Task requirements:
Copy out each line of the data below in which the string "Class" appears.

───

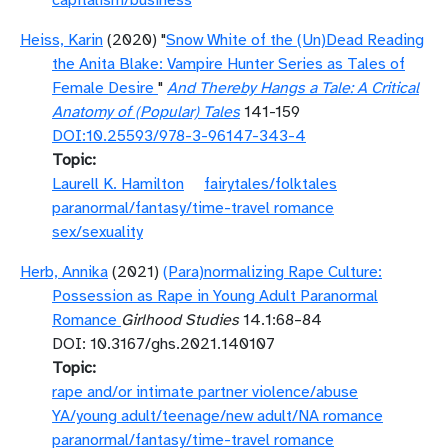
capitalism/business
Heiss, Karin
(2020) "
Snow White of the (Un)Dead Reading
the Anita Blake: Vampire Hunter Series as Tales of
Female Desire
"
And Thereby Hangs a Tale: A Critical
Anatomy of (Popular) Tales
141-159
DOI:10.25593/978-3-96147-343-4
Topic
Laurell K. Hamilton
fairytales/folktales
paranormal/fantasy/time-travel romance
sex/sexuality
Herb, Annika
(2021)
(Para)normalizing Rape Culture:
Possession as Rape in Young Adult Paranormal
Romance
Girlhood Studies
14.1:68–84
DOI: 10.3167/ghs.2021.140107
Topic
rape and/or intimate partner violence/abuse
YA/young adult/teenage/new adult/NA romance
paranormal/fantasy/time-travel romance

───

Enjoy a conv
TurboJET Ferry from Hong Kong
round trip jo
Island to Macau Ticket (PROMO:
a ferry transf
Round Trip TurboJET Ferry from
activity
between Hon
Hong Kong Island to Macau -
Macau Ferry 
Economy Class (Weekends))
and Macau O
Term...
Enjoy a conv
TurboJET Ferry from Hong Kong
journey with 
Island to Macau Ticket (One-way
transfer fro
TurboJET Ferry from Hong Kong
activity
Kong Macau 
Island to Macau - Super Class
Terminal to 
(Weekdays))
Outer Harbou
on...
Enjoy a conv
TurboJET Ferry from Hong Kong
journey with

───

Solution to this exercise:
Economy Class (Weekends))
Island to Macau - Super Class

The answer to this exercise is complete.